Scripts to concatenate multiple datasets and process them together, for use with population estimation project

Primary LanguagePython


This directory contains work related to downloading and processing all V4 datasets together.

Target applications are Fangqiong's population estimation study and Eric's batch effects business.

What's the plan?

  1. Write down the S3 datasets that correspond to all the V4 regions (manually, using datasets_info.txt from my meta-analysis work).
  2. Download the dataset from S3 mbit bucket
  3. Download the summary file from my almlab bucket
    • or modify it so they're all the same?
    • I think modify it, yeah!
  4. Process the dataset
  5. Grab relevant files...
    • raw_dereplicated.fasta
    • dereplication map
  6. Concatenate the raw_dereplicated fastas
  7. See how big that file is.

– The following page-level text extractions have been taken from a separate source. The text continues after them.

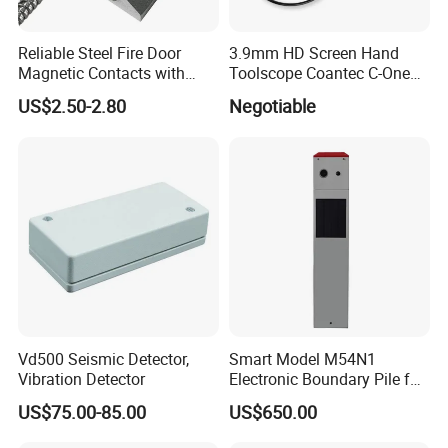
Reliable Steel Fire Door
3.9mm HD Screen Hand
Magnetic Contacts with
Toolscope Coantec C-One
Armoured Cable
Videoscope Borescope
US$2.50-2.80
Negotiable
Vd500 Seismic Detector,
Smart Model M54N1
Vibration Detector
Electronic Boundary Pile for
Precision Fencing
US$75.00-85.00
US$650.00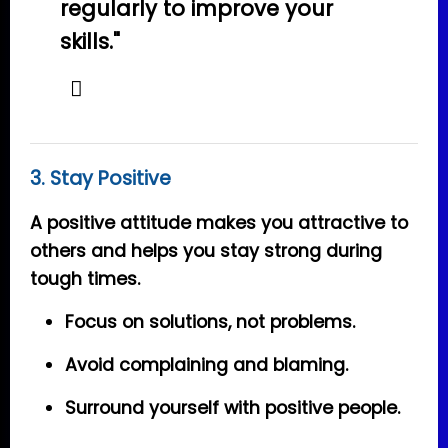
regularly to improve your
skills."
3. Stay Positive
A positive attitude makes you attractive to
others and helps you stay strong during
tough times.
Focus on solutions, not problems.
Avoid complaining and blaming.
Surround yourself with positive people.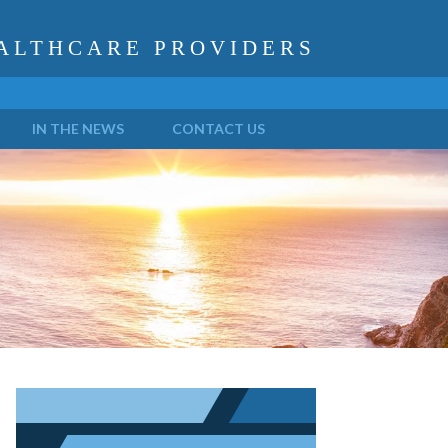
ALTHCARE PROVIDERS
IN THE NEWS
CONTACT US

Hopefully less that 4 G. If not... dereplicate that again!?!
  8. ???
  9. Fix batch effects. Profit.

Processing parameters


We'll be making 97% OTUs and assigning taxonomy with RDP.

I think the goal for processing is to find the lowest common denominator that can work for all datasets. This means that our parameters will likely be super conservative.


Okay. There are 11 V4 datasets.

2 of these started out with fasta's.

1 used max expecte errors filtering (maxee = 2) (t1d_alkanani)

The minimum trim length was 150.

1 was split by barcodes and had primers removed (t1d_mejialeon)


So, I think we should: use max expected errors = 2 trim length = 150

And while we're at it let's make min count = 10 again

Processing workflow

Just run ./download_and_process_datasets.sh S3_V4_datasets.txt and make sure you've copied master_summary_file.txt to data/for_pipeline.

The download_and_process_datasets.sh script:

  1. downloads each dataset from S3
  2. updates its summary file with the right parameters
  3. processes it through the pipeline
  4. copies the resulting *.raw_trimmed.fasta to data/raw_trimmed/
  5. also downloads the corresponding metadata from the almlab bucket, puts it in data/metadata/
  6. concatenates all of the metadata files, into data/for_pipeline/
  7. dereplicates each raw_trimmed file into a raw_dereplicated file, in data/derep_data/
    1. this uses the default min_count = 10, i.e. throws out sequences which had fewer than 10 reads in each dataset
  8. concatenates all of the raw_trimmed fastas into data/derep_data/dereped_datasets_concated.raw_trimmed.fasta
  9. re-dereplicates this file into data/derep_data/dereped_datasets_concated.raw_dereplicated.fasta
    1. this dereplication step uses min_count = 1, i.e. it was in at least one dataset
  10. reorders and relabels the sequence IDs according to total size across all studies in data/derep_data/dereped_datasets_concated.raw_dereplicated.fasta.relabeled_and_sorted
  11. clusters this super de-replicated fasta with usearch
  12. makes OTU table by mapping OTUs back to sequences back to original sequences in datasets

The download_and_process_datasets.sh script calls the other two Python scripts:

  • update_summary_file.py updates a dataset's summary file with the processing parameters (as above)
  • manipulate_metadata_files.py reads through all the metadata files, checks if there are duplicate sample IDs, concatenates all the metadata files, and writes that metadata to data/for_pipeline.
  • dereplicate_individual_datasets.py reads all the *.raw_trimmed.fasta files in data/raw_trimmed/ and dereplicates them with 3.dereplicate.py. It also relabels output files for downstream steps. All outputs go in data/derep_data/.
  • re_provenance_files.py reads through the re-dereplicated fasta and relabels and sorts sequences according to their total size. I should probably call this something different.

Alternate option

You can also concatenate all of the *.raw_trimmed.fasta files into one massive raw_trimmed.fasta. If you use a larger cutoff for MIN_COUNT (e.g. MIN_COUNT = 50), this file can be directly run through the pipeline (with RAW_FASTA_FILE input).

An example summary file is in data/for_pipeline.

A note on metadata

Some samples have 16S data but no metadata. Some samples have metadata but no 16S data. These results are not corrected for these discrepancies (i.e. there are ~2115 samples with metadata, 2418 with 16S data, but only ~2086 with both).